» **EXERCISE BRIEF**
What lines of the material hold the string "Андрей"? Pull each of them out.

» **DATA FOR PROCESSING**

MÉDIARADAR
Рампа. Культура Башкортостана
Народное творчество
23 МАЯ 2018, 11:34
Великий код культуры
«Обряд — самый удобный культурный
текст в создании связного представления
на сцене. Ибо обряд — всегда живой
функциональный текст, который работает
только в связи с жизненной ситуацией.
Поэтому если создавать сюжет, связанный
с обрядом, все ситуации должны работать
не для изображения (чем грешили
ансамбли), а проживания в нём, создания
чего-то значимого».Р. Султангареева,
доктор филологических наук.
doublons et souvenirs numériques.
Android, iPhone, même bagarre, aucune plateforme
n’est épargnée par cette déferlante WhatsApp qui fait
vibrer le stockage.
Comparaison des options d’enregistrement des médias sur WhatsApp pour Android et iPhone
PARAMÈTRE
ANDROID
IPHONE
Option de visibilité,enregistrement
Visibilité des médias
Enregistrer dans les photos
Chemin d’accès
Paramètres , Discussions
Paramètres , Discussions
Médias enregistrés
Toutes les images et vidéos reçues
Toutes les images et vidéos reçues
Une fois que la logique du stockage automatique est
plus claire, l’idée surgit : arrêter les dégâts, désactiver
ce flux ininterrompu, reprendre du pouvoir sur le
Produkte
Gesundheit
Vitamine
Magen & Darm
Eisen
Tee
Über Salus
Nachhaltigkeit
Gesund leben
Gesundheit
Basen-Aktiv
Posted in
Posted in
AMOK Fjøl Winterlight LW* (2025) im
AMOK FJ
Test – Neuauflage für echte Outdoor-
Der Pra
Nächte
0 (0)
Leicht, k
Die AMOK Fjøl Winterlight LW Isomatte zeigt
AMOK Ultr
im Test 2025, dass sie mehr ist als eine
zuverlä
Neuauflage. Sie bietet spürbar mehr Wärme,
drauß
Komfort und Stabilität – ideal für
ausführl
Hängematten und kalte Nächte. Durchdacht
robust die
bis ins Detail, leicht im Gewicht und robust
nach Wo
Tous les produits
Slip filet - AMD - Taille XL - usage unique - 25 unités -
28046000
...
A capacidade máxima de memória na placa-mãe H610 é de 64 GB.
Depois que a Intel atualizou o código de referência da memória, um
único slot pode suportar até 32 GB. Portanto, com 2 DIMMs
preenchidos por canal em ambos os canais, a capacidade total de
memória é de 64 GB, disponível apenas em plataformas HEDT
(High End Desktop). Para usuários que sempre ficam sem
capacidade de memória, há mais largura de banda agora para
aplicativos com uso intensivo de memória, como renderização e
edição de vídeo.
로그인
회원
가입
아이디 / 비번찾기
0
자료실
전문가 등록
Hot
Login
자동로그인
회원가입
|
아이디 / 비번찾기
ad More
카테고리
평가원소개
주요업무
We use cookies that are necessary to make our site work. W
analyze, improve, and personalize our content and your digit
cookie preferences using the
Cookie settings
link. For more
==
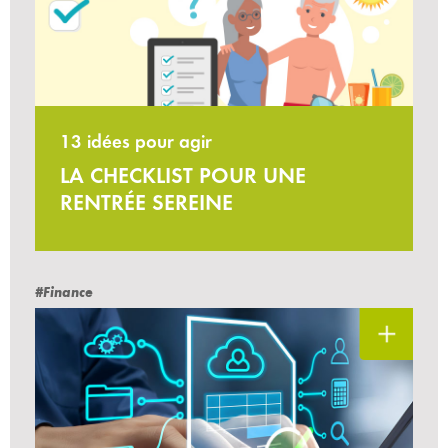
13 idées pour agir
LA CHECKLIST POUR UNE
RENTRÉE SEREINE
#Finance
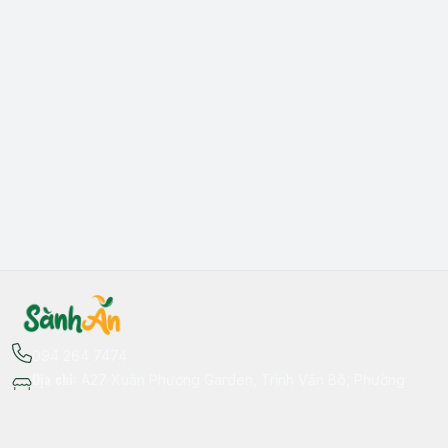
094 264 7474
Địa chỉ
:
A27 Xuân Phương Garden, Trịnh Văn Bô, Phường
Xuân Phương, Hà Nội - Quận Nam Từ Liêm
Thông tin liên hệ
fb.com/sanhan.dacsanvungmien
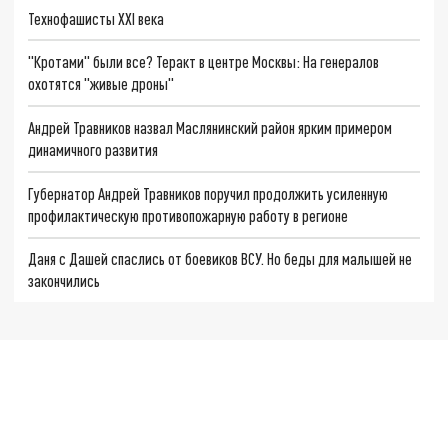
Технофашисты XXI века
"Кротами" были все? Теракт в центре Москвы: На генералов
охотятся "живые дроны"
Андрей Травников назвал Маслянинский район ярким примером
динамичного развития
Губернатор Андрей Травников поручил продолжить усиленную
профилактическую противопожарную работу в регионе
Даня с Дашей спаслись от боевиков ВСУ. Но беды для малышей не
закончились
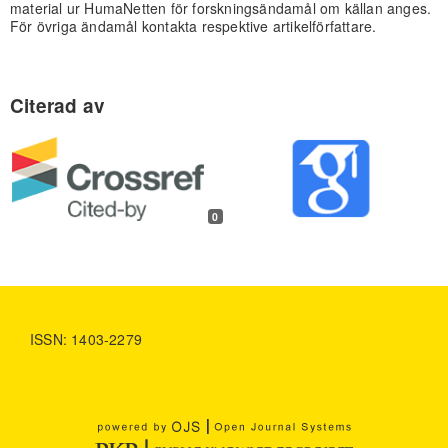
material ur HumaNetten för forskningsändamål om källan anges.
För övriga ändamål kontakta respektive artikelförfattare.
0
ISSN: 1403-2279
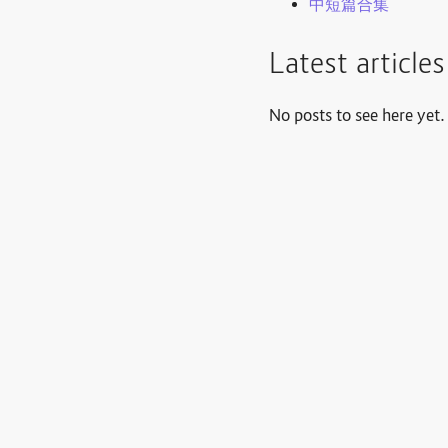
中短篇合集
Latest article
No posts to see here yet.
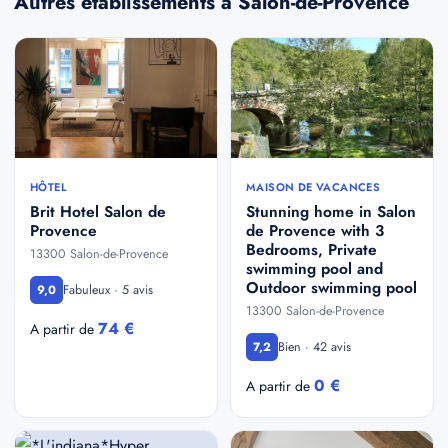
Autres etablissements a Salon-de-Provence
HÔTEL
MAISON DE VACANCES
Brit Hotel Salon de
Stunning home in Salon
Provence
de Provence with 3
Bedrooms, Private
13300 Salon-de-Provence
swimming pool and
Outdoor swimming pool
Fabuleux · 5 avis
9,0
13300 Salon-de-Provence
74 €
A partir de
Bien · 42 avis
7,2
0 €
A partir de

» **RESULT FOR THIS TASK**
Андрей Травников назвал Маслянинский район ярким примером
Губернатор Андрей Травников поручил продолжить усиленную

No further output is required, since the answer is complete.